Tuesday marks the one year anniversary of the killing of Ahmaud Arbery in Brunswick. Following the last election, a new prosecutor has taken over the case, Cobb County District Attorney Flynn Broady, Jr.
Broady and Deputy Assistant District Attorney Jesse Evans sat down with CBS46’s Hayley Mason to discuss their thoughts on the case ahead of the anniversary of Arbery’s death. The men pinned blue ribbons to their suit jackets--Arbery's favorite color-- as a way to honor Arbery’s family.
“What we are trying to do is to send a message of support and unity for the communities,” Broady said.
Police say Arbery was gunned down on the streets of Brunswick by Greg and Travis McMichael on February 23, 2020. His killing was filmed on a cell phone by William Roddy Bryan, who investigators say also took part in the chase.
The DA’s share a sense of responsibility to bring justice to Arbery’s parents.
“Our hearts go out to them,” Evans said. “Not only with the loss of their son, but maybe the inability to move at the speed that we would all like to move when it’s safe to do so.

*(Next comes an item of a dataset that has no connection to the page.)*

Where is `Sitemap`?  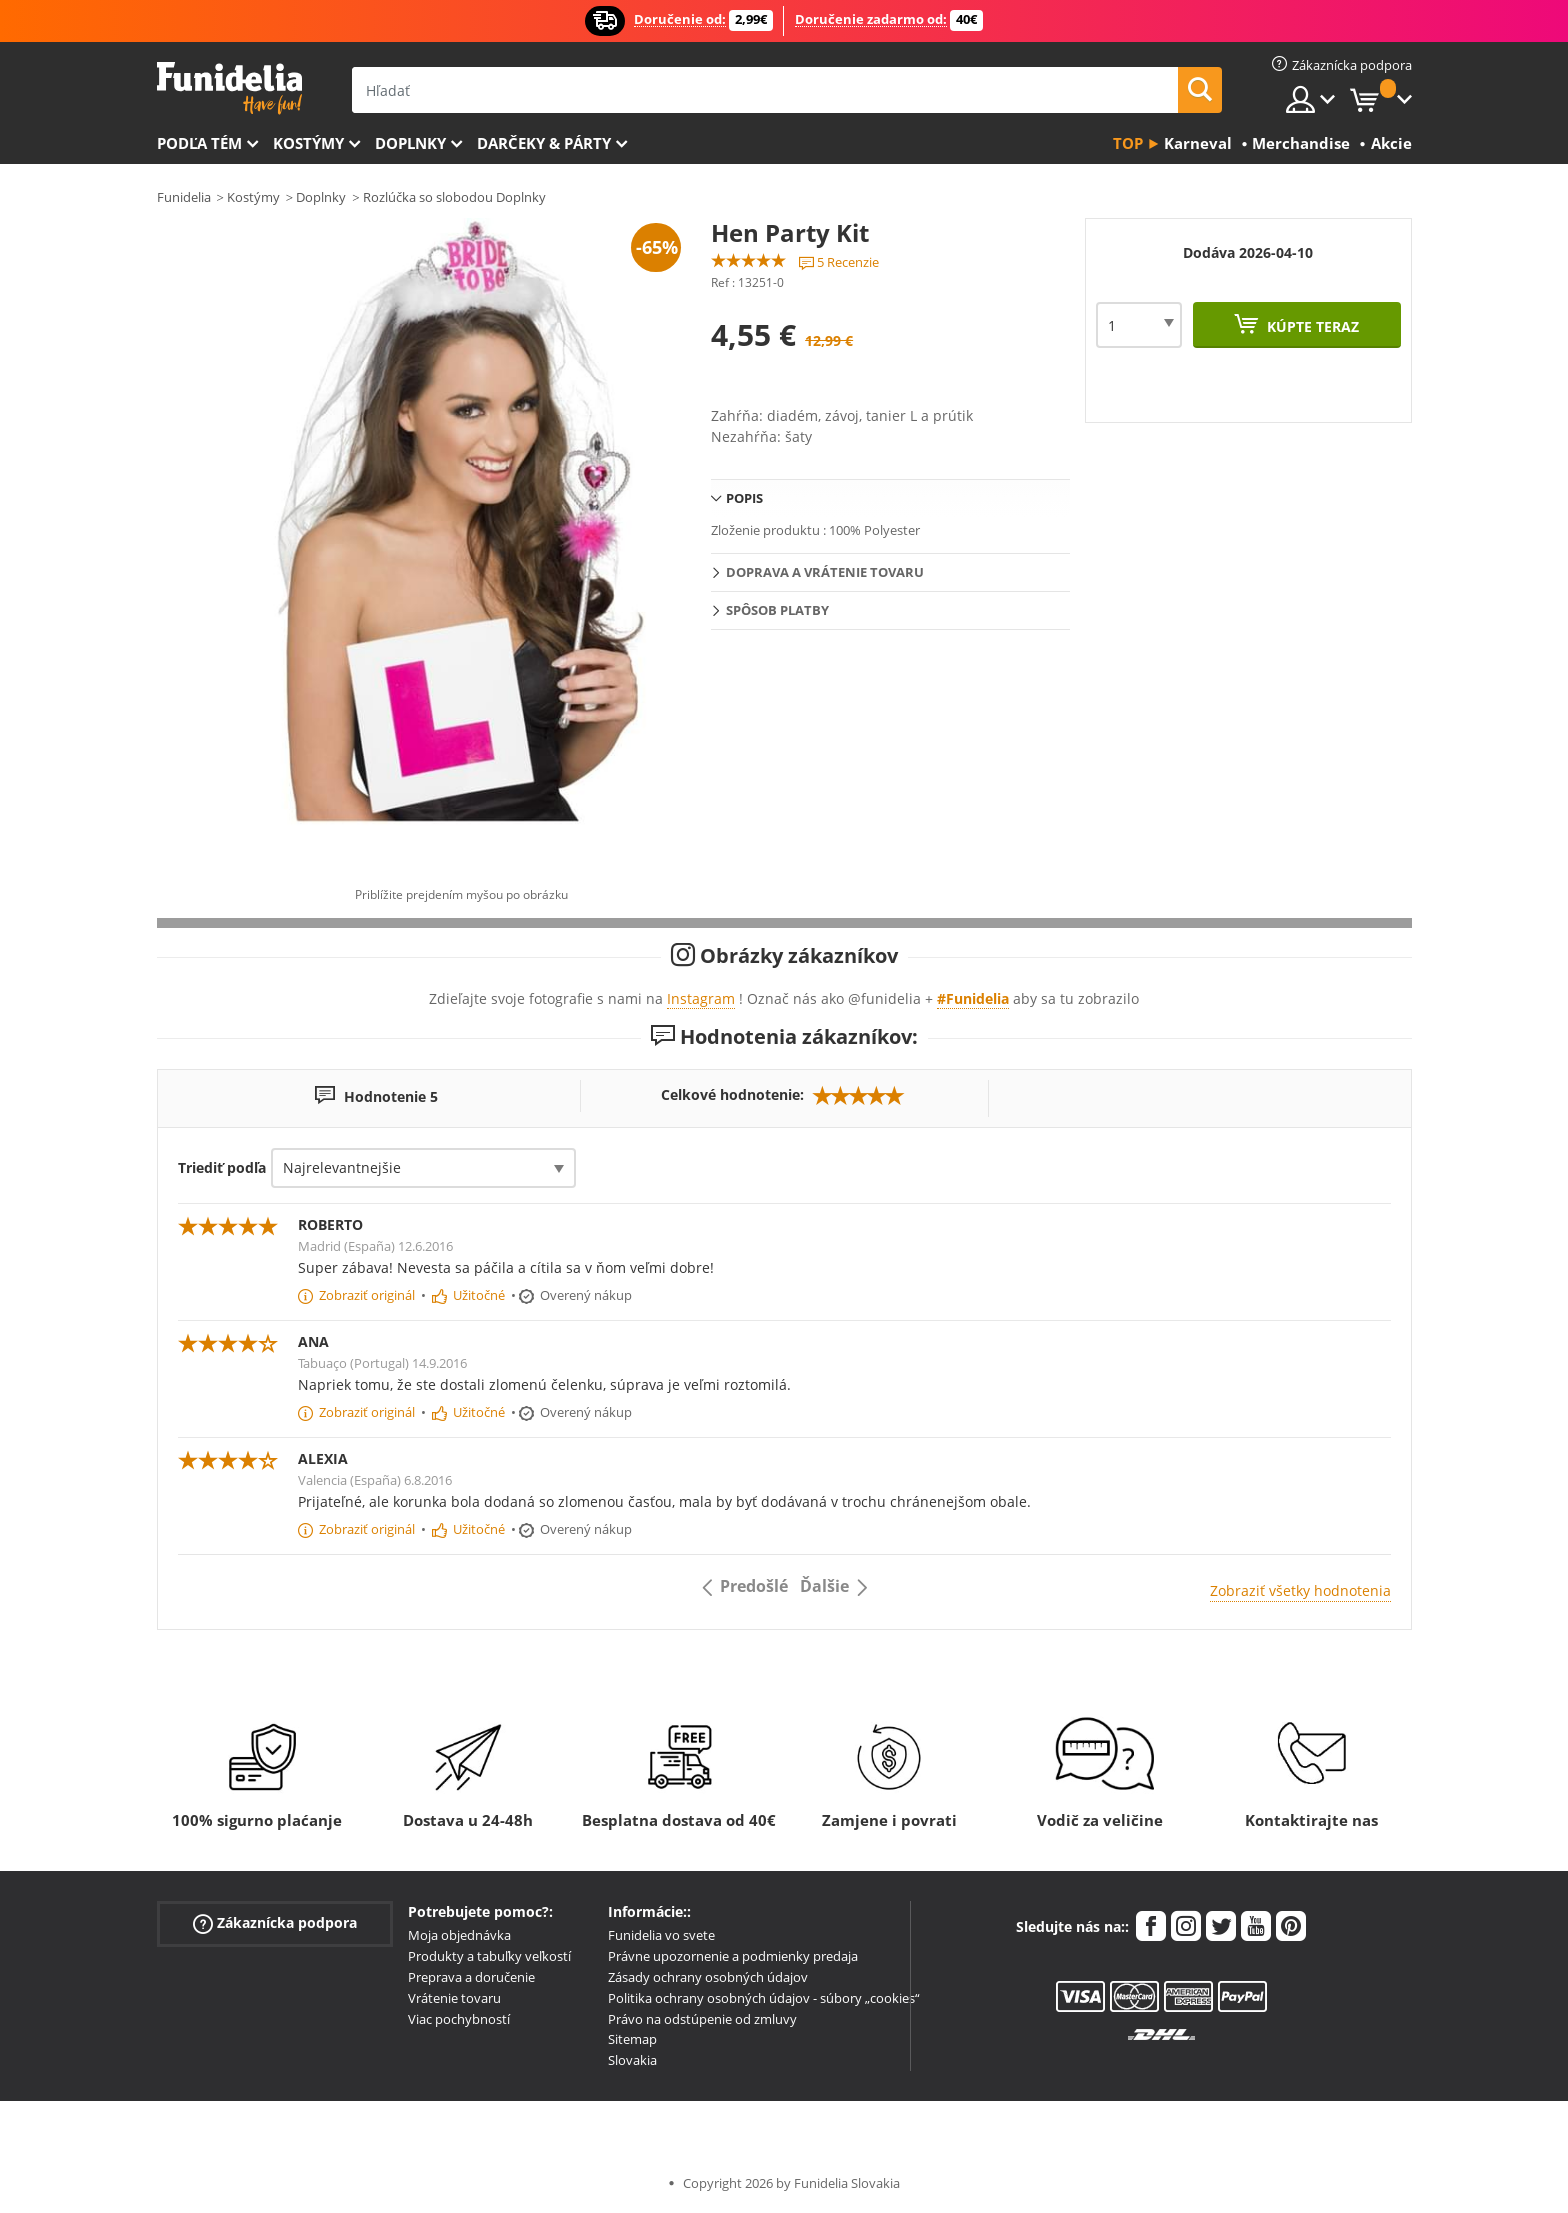 Sitemap is located at coordinates (632, 2039).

That’s part of the reason we decided to wear these blue ribbons to show that we are thinking about them and support them and we know this is a difficult time for them."
Evans has helped uncover some of the most compelling and racially divisive elements of the case that have launched difficult conversations on the role race played in the incident.
“I think it’s really important for us to have a healthy dialogue about social issues and about race issues as well, but this case is not going to rise and fall on if there is a racial component to it or not. I think this case is really about straight up murder and questions about use of force,” Evans said.
He sees the evidence as clear and convincing, with or without the video, and even beyond the influence of race.
For Broady, the symbolic nature of a Black male prosecutor seeking justice in the case that has sparked a racial justice movement is not lost. He admits, he is beginning to realize many people are expecting more of him as he fights for justice in the case.
“This past week has told me they do [expect more],” Broady said. “But, the thing they have to realize is what they want from me most of all is to follow the truth, to follow the facts, to do things right, and by doing that the credibility that I will bring to anything will be much better."
Travis McMichael’s attorney Jason Sheffield didn’t want to discuss the case so close to the anniversary but said on the phone, “The sadness and tragedy surrounding Mr. Arbery’s death will never be forgotten and we join the community, including Travis, in giving our condolences and prayers to Mr. Arbery’s family for their loss.”
Bryan’s attorney Kevin Gough spoke with Mason after filing his third request for bond for his client. He too sent condolences before arguing for justice for Bryan.
“Under our constitution Roddy Bryan is presumed innocent and he is long overdue for another bond hearing. Motions have been filed today, including a 3rd motion for bond. We also have a motion to dismiss based on the denial of Mr. Bryan’s speedy trial rights,” he continued.
In recent weeks talks of repealing Georgia's citizens arrest statue have brought new attention to the case. Prosecutors say it would not apply here whether it's on the books or not.
As a case, delayed from the start by politics, and later again by the pandemic, the prosecutors say the most important thing now is to get it right.
“This is an opportunity for this case throughout Georgia and throughout the nation to bring some unity to us to get rid of the intolerance, the hate, the division,” Broady stated. “By doing this case right, I think we are going to bring some unity to the State of Georgia, and I think people are going to going to say it’s time for a change,” he added.
The prosecutors said they don't see the case going to trial before 2022. Right, now they are still trying to navigate virtual hearings.
Tuesday, Arbery’s mother will hold a vigil honoring Ahmaud Arbery in Waynesboro.